The optimization procedure called FirMpik is based on genetic algorithms and it starts with a population of random but physically plausible solutions and these are then evolved. The fitness function is constructed as the inverse value of the reduced χ2 sum of the model fit to the radiometric and photometric light curves and dynamical data of the foremost fragment.

Throughout the modeling we used slightly higher grain density of ρgrain = 3000 kg m−3 for Geminids (Ceplecha & McCrosky 1992; Babadzhanov & Kokhirova 2009) and ρgrain = 3500 kg m−3 for asteroidal fireballs, the product ΓA = 0.8 and the ablation coefficient σ = 0.005 kg MJ−1. The luminous efficiency used in the model depends on the mass and the velocity of the meteoroid, we used the same function as Borovička et al. (2020). For our calculations, we used densities from the NRLMSISE-00 atmosphere model (Picone et al. 2002). In modeling of Geminids, we had to also use different dataset weights than we used in asteroidal fireballs modeling described in Henych et al. (2023). The basic optimization algorithm was the same as in the previous paper (Henych et al. 2023), but we added a few new features that could lead to better results.

2.2.1 Fragmentation time optimization

The new feature of the FirMpik program is the automatic optimization of the fragmentation time. So far, we have searched for the fragmentation times in the radiometric curve manually. Two types of fragmentation times manifest themselves in the radio-metric curve in different ways. The first appears as a bright and usually brief flare, and is both symmetric and asymmetric. This is likely a manifestation of a sudden dust release from the mete-oroid and this type can be found in the data very precisely and therefore does not need any optimization whatsoever. The shape of this flare is dictated by the mass distribution of released dust particles.
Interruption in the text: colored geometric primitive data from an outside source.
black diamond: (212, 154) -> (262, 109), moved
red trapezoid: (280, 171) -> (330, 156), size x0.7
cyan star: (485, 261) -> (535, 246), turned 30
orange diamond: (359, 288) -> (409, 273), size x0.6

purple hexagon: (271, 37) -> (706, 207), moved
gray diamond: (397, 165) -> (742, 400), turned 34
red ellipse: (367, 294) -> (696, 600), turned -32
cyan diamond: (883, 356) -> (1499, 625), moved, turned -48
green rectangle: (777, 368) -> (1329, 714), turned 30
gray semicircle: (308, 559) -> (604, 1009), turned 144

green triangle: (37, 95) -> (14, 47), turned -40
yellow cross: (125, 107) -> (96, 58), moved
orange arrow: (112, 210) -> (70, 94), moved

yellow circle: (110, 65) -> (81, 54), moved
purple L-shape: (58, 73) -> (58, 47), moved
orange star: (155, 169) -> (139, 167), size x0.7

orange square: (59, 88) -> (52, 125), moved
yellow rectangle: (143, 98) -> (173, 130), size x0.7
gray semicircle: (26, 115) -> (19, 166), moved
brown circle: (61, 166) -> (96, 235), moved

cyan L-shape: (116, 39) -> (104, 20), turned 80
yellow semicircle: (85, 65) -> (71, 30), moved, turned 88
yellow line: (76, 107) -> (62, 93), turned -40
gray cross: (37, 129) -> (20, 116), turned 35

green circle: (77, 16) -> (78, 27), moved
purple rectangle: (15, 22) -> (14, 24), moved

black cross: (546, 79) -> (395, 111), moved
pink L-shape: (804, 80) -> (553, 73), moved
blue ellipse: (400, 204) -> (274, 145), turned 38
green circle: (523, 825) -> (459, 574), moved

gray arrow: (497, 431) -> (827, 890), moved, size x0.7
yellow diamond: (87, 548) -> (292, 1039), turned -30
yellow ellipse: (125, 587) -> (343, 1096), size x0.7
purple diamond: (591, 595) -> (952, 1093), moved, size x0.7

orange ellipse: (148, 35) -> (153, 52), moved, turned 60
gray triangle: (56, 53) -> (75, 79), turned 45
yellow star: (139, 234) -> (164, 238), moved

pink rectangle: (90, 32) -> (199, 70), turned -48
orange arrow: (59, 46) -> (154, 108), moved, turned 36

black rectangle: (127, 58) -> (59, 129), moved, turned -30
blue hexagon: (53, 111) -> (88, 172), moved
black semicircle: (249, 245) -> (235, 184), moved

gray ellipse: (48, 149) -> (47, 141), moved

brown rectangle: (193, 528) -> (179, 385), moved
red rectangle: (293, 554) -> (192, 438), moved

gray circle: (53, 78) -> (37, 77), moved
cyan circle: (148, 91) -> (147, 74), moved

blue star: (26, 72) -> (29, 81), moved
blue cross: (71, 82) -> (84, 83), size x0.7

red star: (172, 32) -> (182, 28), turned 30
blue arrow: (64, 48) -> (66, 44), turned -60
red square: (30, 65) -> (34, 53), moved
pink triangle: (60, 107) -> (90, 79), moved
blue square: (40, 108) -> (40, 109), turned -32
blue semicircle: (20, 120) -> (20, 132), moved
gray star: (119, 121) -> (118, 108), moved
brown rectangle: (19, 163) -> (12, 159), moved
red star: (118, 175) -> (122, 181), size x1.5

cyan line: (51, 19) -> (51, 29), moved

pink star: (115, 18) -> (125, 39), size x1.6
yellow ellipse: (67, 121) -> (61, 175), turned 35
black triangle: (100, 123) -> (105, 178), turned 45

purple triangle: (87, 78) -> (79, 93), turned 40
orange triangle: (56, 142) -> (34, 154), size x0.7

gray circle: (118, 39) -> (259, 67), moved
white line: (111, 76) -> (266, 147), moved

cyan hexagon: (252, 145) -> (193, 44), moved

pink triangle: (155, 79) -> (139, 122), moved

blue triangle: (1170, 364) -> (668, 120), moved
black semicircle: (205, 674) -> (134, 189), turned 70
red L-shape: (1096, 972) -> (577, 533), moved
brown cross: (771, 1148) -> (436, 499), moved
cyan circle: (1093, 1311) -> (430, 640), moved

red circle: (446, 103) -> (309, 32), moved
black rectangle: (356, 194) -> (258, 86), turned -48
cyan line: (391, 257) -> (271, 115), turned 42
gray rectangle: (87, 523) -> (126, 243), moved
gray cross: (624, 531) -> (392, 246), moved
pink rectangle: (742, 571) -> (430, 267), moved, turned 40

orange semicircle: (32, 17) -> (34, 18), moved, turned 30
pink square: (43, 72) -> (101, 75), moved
The other type of fragmentation is related to a gradual erosion of dust particles from the meteoroid and it usually appears as a hump or a change of the slope of the radiometric curve. It is more difficult and less certain to find these fragmentation times and therefore we decided to optimize them in the process of finding a solution. The procedure is as follows: first, we find the most probable fragmentation times manually led by our previous experience from the modeling. Then, we decided which fragmentation times we fixed and which should be optimized (floating). We can set a maximum time shift for specific fragmentation times, but there is a limit to how much we can shift them. It prevents the floating fragmentation times from interfering with the previous or the next fragmentation time (whether fixed or also floating). This procedure increases the number of free parameters depending on the number of floating fragmentation times, but it may enable fitting the measured data with a higher accuracy and also to find the fragmentation times, heights, and in turn the aerodynamic pressure exerted on the meteoroid front surface more confidently.

2.2.2 Forced erosion

We forced erosion for some fragmentation times in scenarios where we expected the creation of some eroding fragment. We could also fix the erosion coefficient, η, and the mass distribution indexes that were found in previous runs. In these runs, we were able to fit certain features of the radiometric curve well, and we think the best solution will contain the eroding fragment with these properties as well. This way, we could make use of information gained in otherwise unsuccessful runs.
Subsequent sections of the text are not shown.